Monday, June 6, 2011

30 Years After

"I was not yet a reporter when the plague began, so my memories of that time are not professional memories, but personal. I was a student, studying mostly theatre, and almost all my friends were gay. And suddenly my friends were dying. People who remember will know what I mean. We got used to seeing people we worked and drank with looking, abruptly, like famine victims. We grew battlefield-numb bringing meals, and attending memorials, and calling people’s mothers on their death anniversaries. We knew when the multi-drug cocktails that changed the course of the epidemic had arrived, not because we read the journal articles, but because suddenly we could take our florists off our speed-dial." - Maryn McKenna

What a terrible scourge. I am old enough to remember the fear that was prevalent during the early years of the HIV/AIDS pandemic. You'd hardly know it today, as complacency has mostly replaced fear. Science has worked hard to understand this virus, and has created powerful drugs have beaten back this beast, for those who can afford them. AIDS was once a tragic death sentence, but is now considered by many in the west to be no more than a chronic inconvenience.

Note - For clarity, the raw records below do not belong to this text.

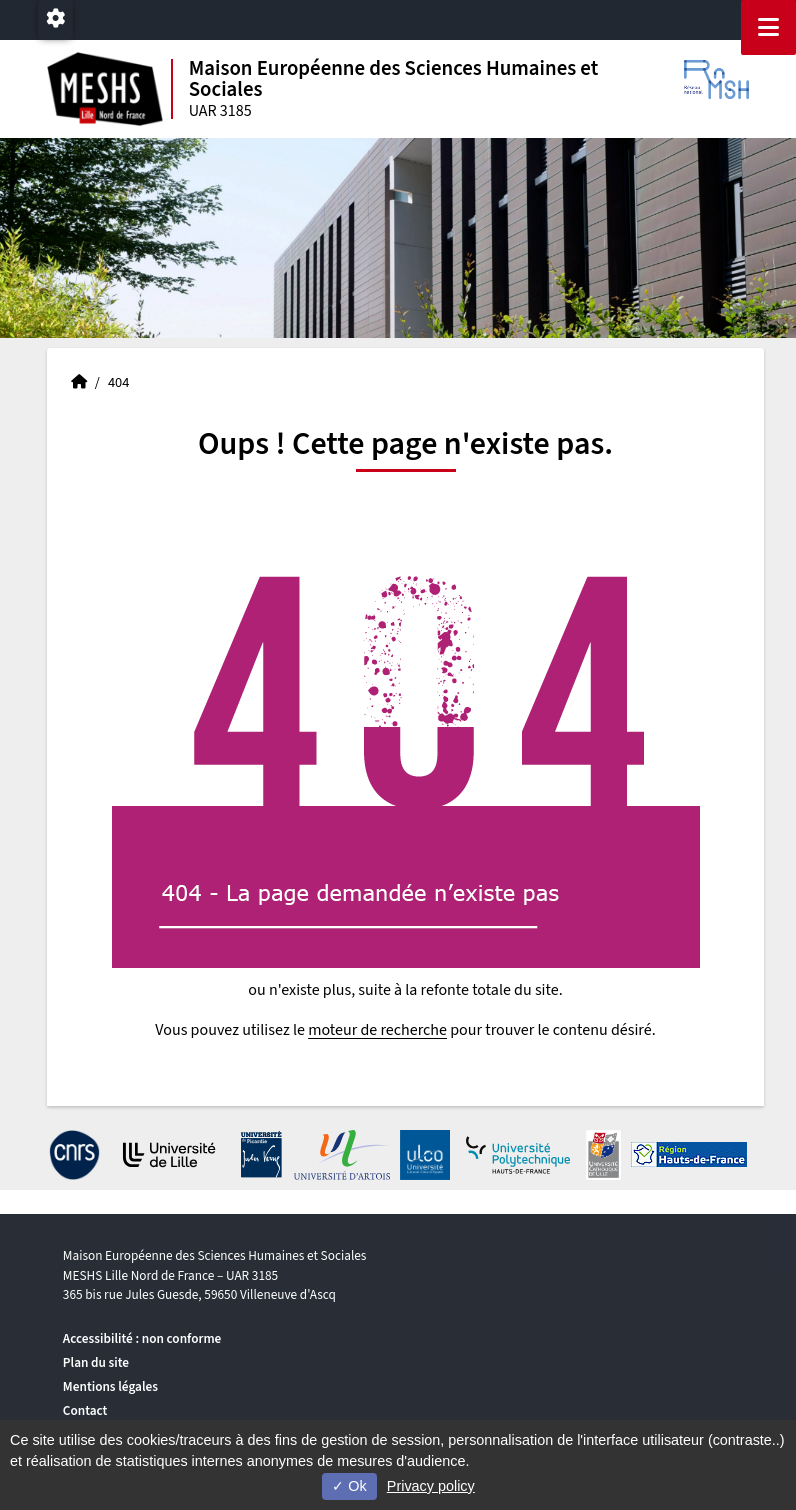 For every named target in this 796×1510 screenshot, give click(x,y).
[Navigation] (768, 27)
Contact (85, 1410)
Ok (349, 1486)
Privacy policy (431, 1486)
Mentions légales (110, 1386)
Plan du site (96, 1362)
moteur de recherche (377, 1030)
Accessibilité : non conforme (142, 1338) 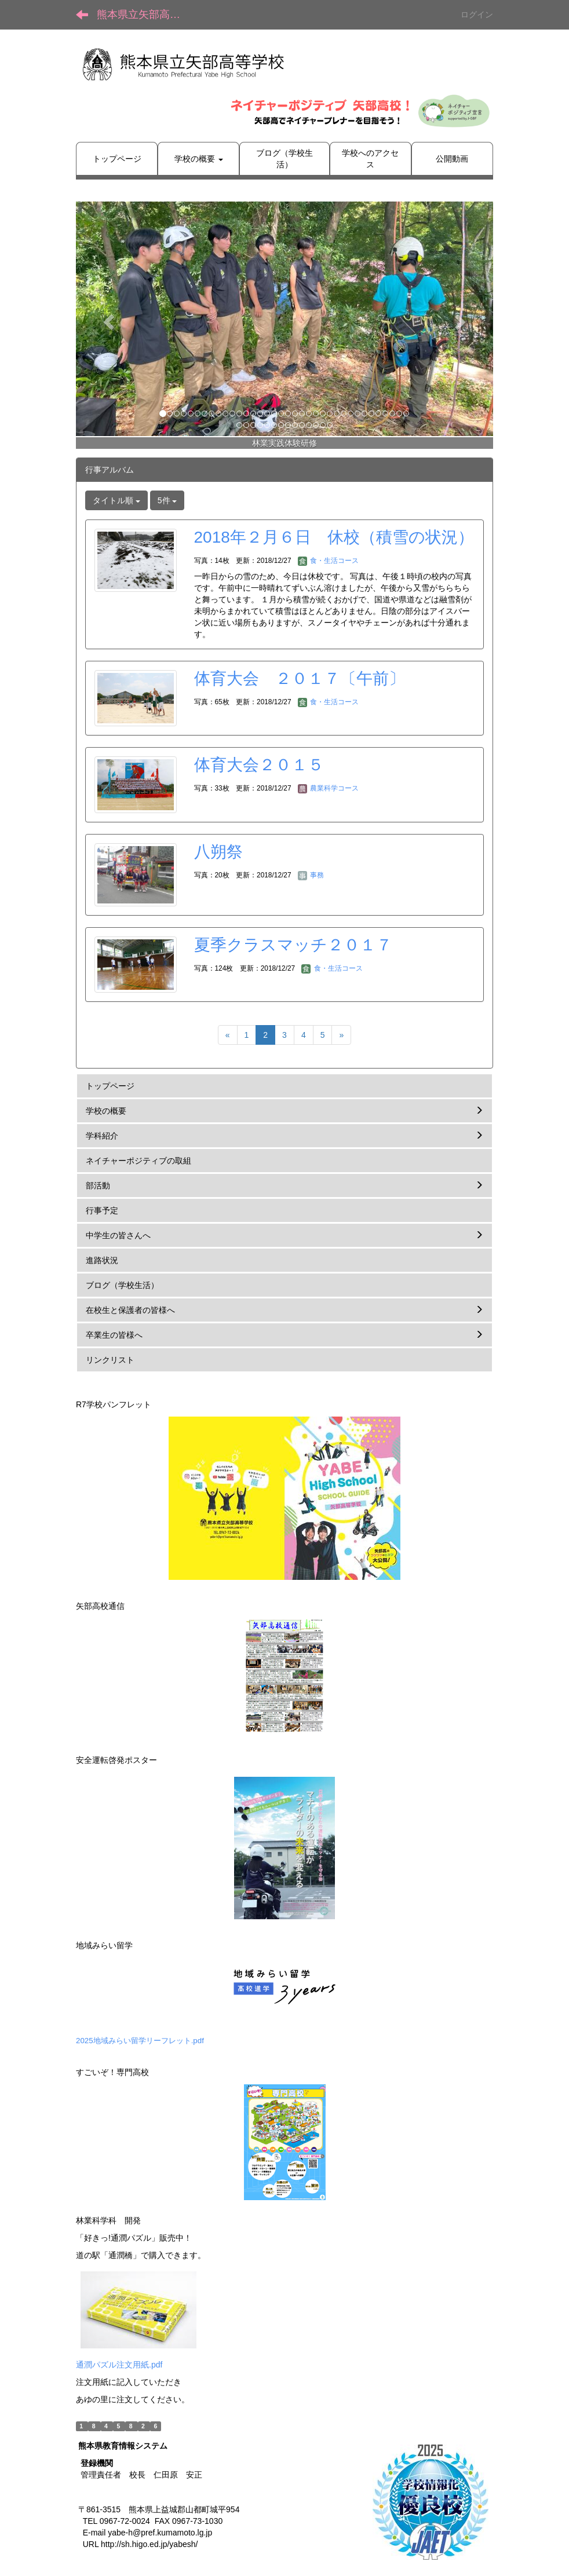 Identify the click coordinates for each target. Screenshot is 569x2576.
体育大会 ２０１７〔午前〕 (299, 678)
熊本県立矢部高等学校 (146, 14)
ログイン (477, 14)
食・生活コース (328, 561)
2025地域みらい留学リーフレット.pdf (140, 2040)
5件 (167, 500)
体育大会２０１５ (259, 765)
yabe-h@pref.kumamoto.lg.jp (160, 2532)
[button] (107, 318)
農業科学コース (328, 788)
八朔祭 (218, 852)
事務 (311, 875)
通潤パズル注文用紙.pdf (119, 2364)
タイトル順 (116, 500)
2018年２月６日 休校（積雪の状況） (334, 537)
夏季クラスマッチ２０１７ (293, 945) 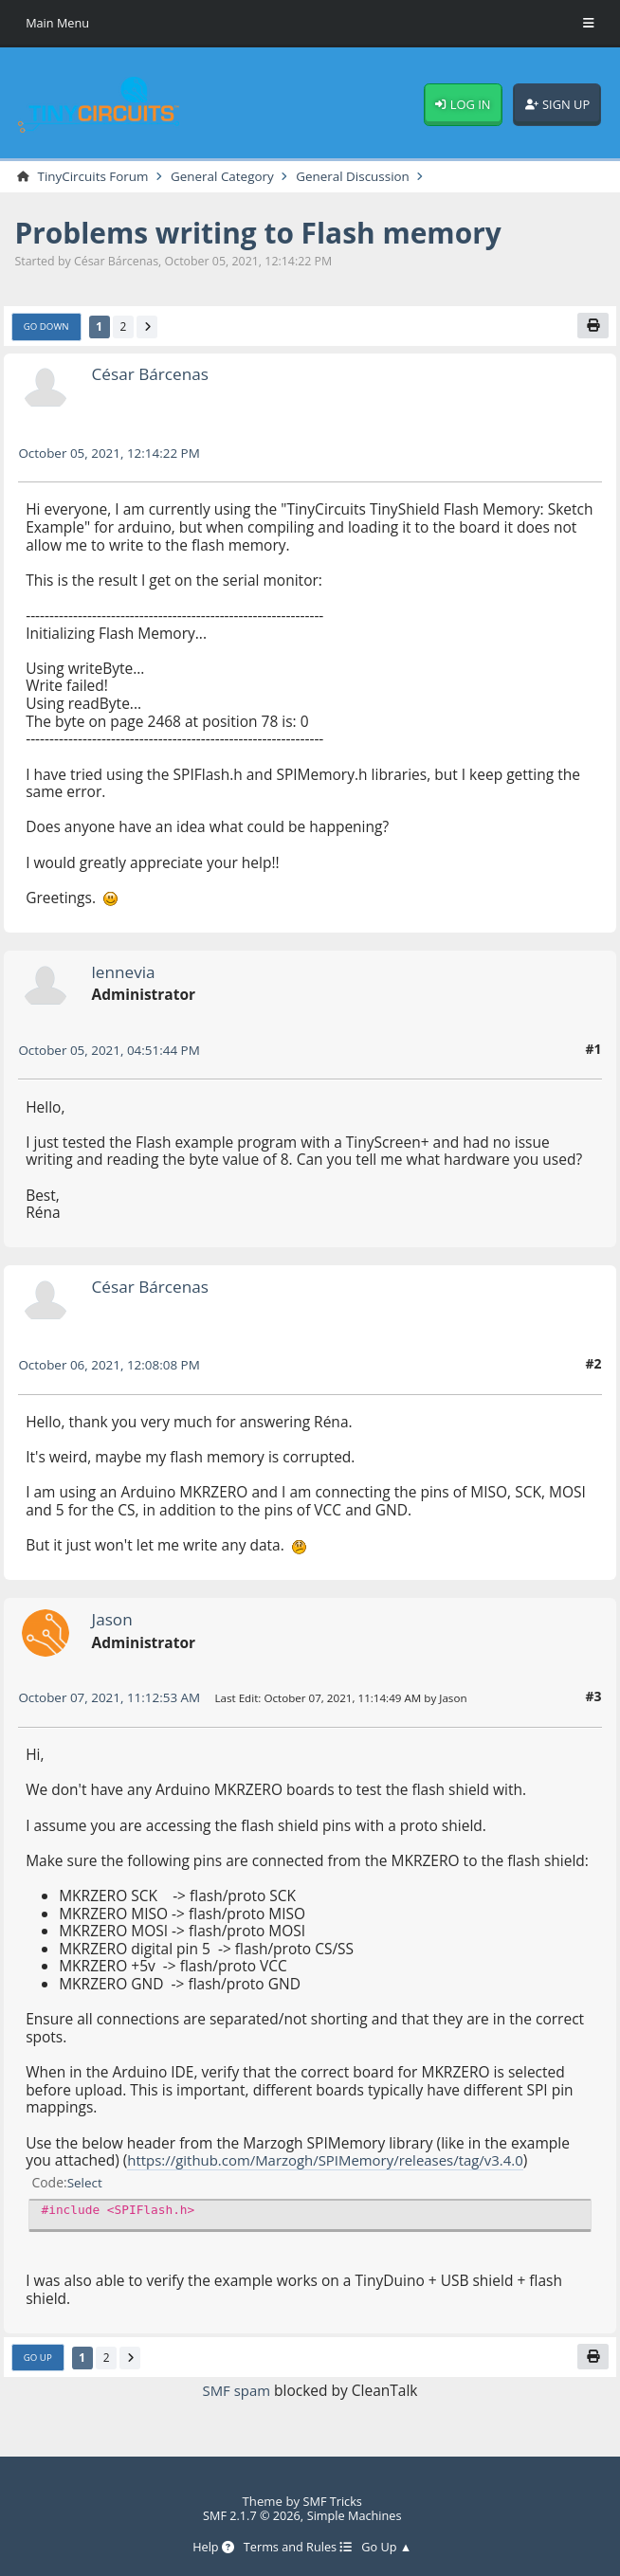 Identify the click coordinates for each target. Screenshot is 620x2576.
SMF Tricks (332, 2500)
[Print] (592, 327)
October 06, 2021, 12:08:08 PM (112, 1366)
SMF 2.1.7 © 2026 (250, 2515)
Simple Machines (356, 2515)
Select (85, 2183)
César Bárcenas (152, 375)
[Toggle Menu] (588, 23)
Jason (113, 1620)
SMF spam (236, 2392)
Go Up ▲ (389, 2547)
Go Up (38, 2360)
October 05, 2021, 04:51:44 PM (112, 1052)
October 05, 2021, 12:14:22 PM (112, 453)
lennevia (125, 972)
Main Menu (58, 22)
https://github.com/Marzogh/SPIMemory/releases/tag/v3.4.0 (332, 2161)
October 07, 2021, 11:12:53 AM (112, 1699)
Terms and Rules (297, 2547)
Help (211, 2547)
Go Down (47, 328)
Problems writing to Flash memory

As in all things though, for the poor, especially in the third world, nothing has really changed. SIV emerged from the African rain forest somewhere near Kinshasa in the Congo. It jumped species from chimpanzees and sooty mangabeys to humans, probably as a result of the bushmeat trade, and rapidly evolved into the killer we all know of as HIV. Although we've long since forgotten the disease here in the west, in that place where it was born HIV continues to brutally ravage humanity.